The Cost Equation That Has Kept Formal Verification Out of Production Software
Source: hackernews
Formal verification tooling has been mature for a long time. Coq reached version 1.0 in 1989; Isabelle has been under active development since 1986; PVS, HOL4, and ACL2 are all decades old and used in production at organizations like NASA, Intel, and major aerospace contractors. The gap was not in the tools. It was in the labor required to use them.
A conservative estimate from formal methods literature puts the cost of formal verification at 10 to 50 times that of unverified development when done by experts. For most software, that ratio places formal verification entirely outside the cost envelope. It has persisted in niches where the cost of an undetected bug exceeds the cost of verification: avionics certification under DO-178C, cryptographic protocol design, OS microkernel verification. The seL4 project at CSIRO verified the functional correctness of a microkernel in Isabelle, representing tens of person-years of proof engineering. The result is extraordinary; it is also not replicable for typical software projects.
Mistral AI’s Leanstral, an open-source agent for Lean 4 proof engineering released in March 2026, is interesting in this context because it specifically targets the cost driver where AI assistance is most mechanically applicable: the labor of constructing proofs once a specification exists.
Where the Cost Actually Lives
Formal verification cost breaks down into three distinct phases, and they are not equally automatable.
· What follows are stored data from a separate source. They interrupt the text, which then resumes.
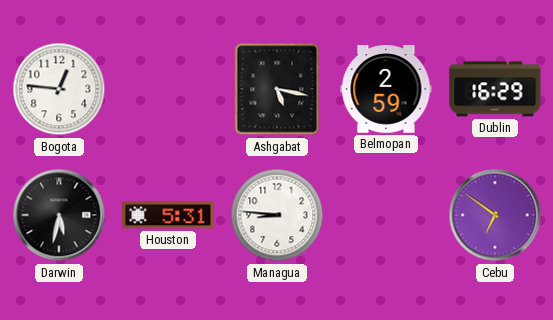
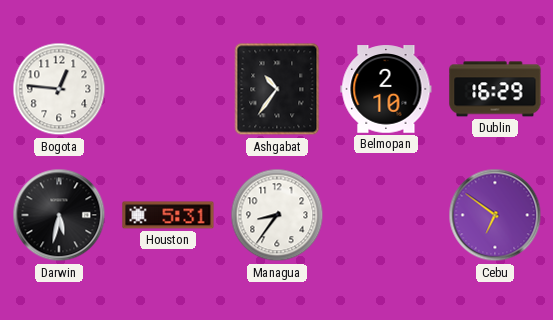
Ashgabat: 5:17 -> 10:36
Belmopan: 2:59 -> 2:10
Managua: 8:46 -> 8:36
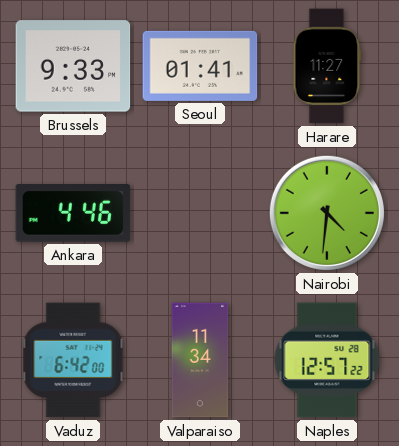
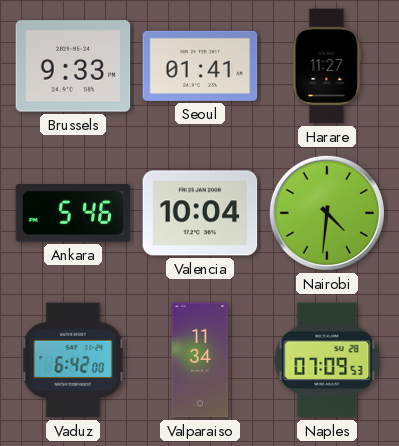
Ankara: 4:46 -> 5:46
Valencia: none -> 10:04
Naples: 12:57 -> 07:09
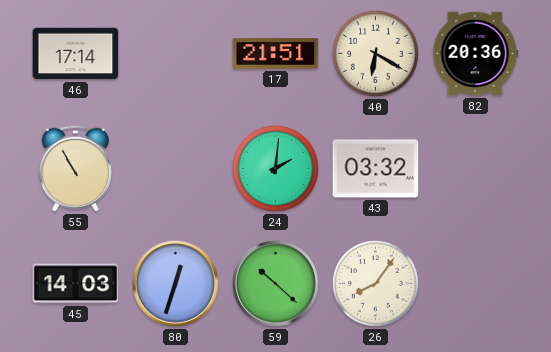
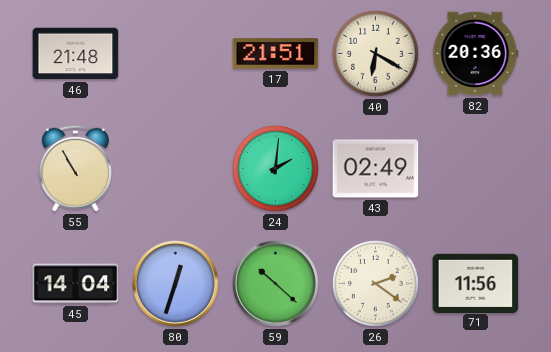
46: 17:14 -> 21:48
43: 03:32 -> 02:49
45: 14:03 -> 14:04
26: 8:06 -> 2:21
71: none -> 11:56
The first is specification writing. Before anything can be verified, the property to be verified must be stated precisely in the proof assistant’s language. Writing a specification for a sorting function is straightforward; writing one for a concurrent cache that correctly characterizes all behaviors under contention requires deep understanding of the system’s intended semantics. The AI can suggest specifications and flag inconsistencies, but choosing what to specify, and verifying that the specification captures the right behavior, remains an engineering decision with semantic weight that no model output substitutes for.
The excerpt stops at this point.